Every spring, these flowers make me think of “The Secret Garden” by Frances Hodgson Burnett. The singular image that has stuck with me over the years is of little Mary Quite Contrary first finding the secret garden and instinctively clearing a space for a bulb, newly coming to life, to breathe. As a little kid, I used to look for small plants buried in pine needles and clear moats of dirt around them. My mom often pointed out that I wasn’t actually helping, I was just making it easier for the weeds to grow. I evidently didn’t have a knack for picking out the flowers.
After rereading “The Secret Garden” outside as the Stellar jay hopped between the aspen branches above me, I thought about the similarities. Mary, the main character, is forced to leave colonial India in the beginning of the book because cholera has ravaged her city.

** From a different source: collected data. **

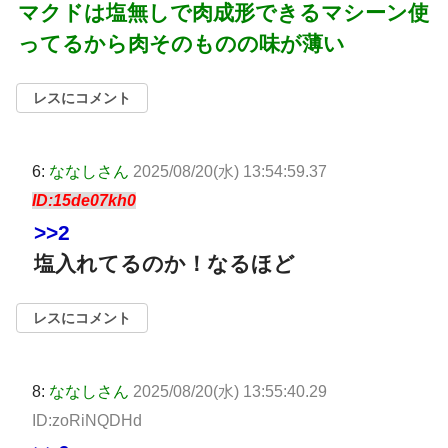
マクドは塩無しで肉成形できるマシーン使
ってるから肉そのものの味が薄い
レスにコメント
6:
ななしさん
2025/08/20(水) 13:54:59.37
ID:15de07kh0
>>2
塩入れてるのか！なるほど
レスにコメント
8:
ななしさん
2025/08/20(水) 13:55:40.29
ID:zoRiNQDHd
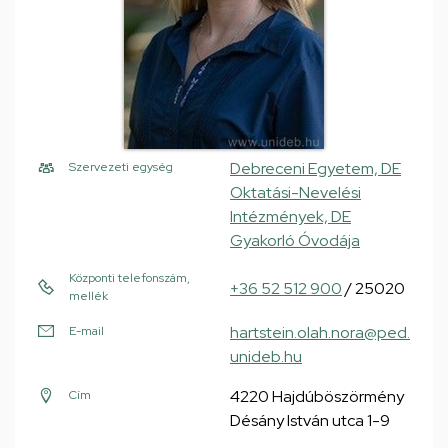
Debreceni Egyetem, DE
Szervezeti egység
Oktatási-Nevelési
Intézmények, DE
Gyakorló Óvodája
Központi telefonszám,
+36 52 512 900
/ 25020
mellék
hartstein.olah.nora@ped.
E-mail
unideb.hu
4220 Hajdúböszörmény
Cím
Désány István utca 1-9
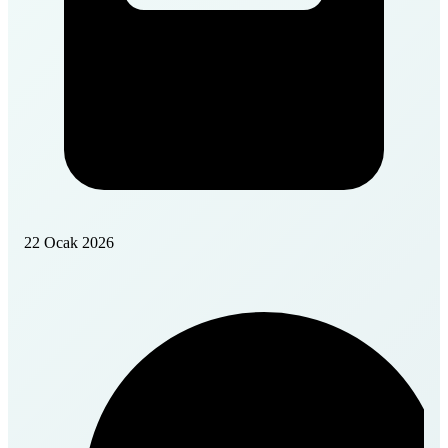
22 Ocak 2026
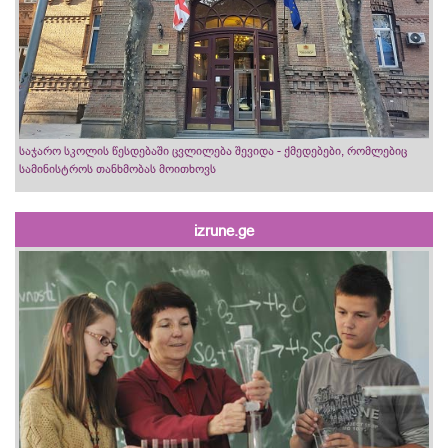
საჯარო სკოლის წესდებაში ცვლილება შევიდა - ქმედებები, რომლებიც
სამინისტროს თანხმობას მოითხოვს
izrune.ge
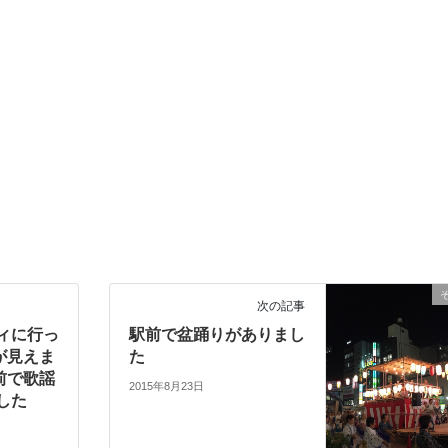
次の記事
ィに行っ
駅前で盆踊りがありまし
虹が見えま
た
駅前で歌謡
2015年8月23日
した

She moves to England just as spring is pushing through the ground, where her uncle lives in a big, empty house.
In one of her first mornings wandering around the grounds, Mary comes upon a robin: “She stopped and listened to him and somehow his cheerful, friendly little whistle gave her a pleasing feeling — even a disagreeable little girl may be lonely, and the big closed house and big bare moor and big bare gardens had made this one feel as if there was no one left in the world but herself.”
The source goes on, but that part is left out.